Romain Gary : Quand on se fait vieux, on se réveille chaque matin avec l’impression que le chauffage ne marche pas » (La charge d’âme)
Ou encore Laure Adler : « Se mettre en veilleuse de soi, n’est-ce pas cela commencer à accepter de vieillir ? (La voyageuse de nuit)
Quant à la citation qui, à la lecture de l’ouvrage, au fil des pages, s’appliquerait davantage à « l’esprit Pivot », c’est sans doute celle de Marcel Jouhandeau, dans sa réflexion sur la vieillesse et la mort : « La vieillesse apporte une lucidité dont la jeunesse est bien incapable, et une sérénité bien préférable à la passion… »

Bien sûr, notre homme de lettres a sa citation à lui, et elle peut surprendre. Trois petits mots bien choisis qui parlent à tous : « Vieillir, c’est chiant ! » C’est pesé et soupesé. Bernard Pivot ne souhaite pas être impoli. Notre personnage, loin des « peoples » mais néanmoins célèbre, est connu pour sa bonne « éducation ».   C’est le mot le plus approprié qui soit, « chiant ».  Il « claque » énergiquement. D’autres seraient trop doux à l’oreille, tandis que « c’est chiant » pousse à réagir.  On n’abdique pas, on ne baisse pas les bras, corps et esprit se mobilisent !

D’évidence il est beaucoup question de santé dans l’ouvrage, cinq chapitres santé très différents balisent le bouquin, s’immisçant entre d’autres sujets savoureux, qui, eux-mêmes, font parfois   allusion… à la santé.
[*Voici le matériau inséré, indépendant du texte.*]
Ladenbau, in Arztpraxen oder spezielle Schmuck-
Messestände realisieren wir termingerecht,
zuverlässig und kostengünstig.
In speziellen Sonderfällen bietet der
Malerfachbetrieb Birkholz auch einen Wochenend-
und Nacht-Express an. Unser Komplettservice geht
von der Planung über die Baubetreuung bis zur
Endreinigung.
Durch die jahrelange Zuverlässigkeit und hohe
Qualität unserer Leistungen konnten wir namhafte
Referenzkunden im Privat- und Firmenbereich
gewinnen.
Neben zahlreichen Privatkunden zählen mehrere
Mais on ne s’en plaint pas, le thème s’y prête bien.

S’agissant de ses amis, on peut lire « Aucun des JOP, (jeunes octogénaires parisiens) ne suit un régime … C’est un club de vieux gourmets amateurs qui ont une conception raisonnable de la diététique alimentaire. » … plus loin : « J’appartiens au clan des Vieux Poucets qui répandent dans leur estomac, tout au long de la journée, des petits cailloux vitaminés. Il y a des semaines B6 et D3, d’autres B9 et C. Cela me rappelle le jeu de bataille navale de mon enfance. » 

Plus loin il dit encore : « Je suis convaincu de vieillir moins vite que mes amis, qui eux ont la certitude de mieux se maintenir que moi ». Pourtant, il n’y a pas de déni chez Bernard Pivot qui l’affirme. « Il faut accepter de vieillir ! Déjà on ne peut pas faire autrement. » 

L’écrivain se définit comme un moraliste qui ne s’occupe pas de la morale, mais du moral !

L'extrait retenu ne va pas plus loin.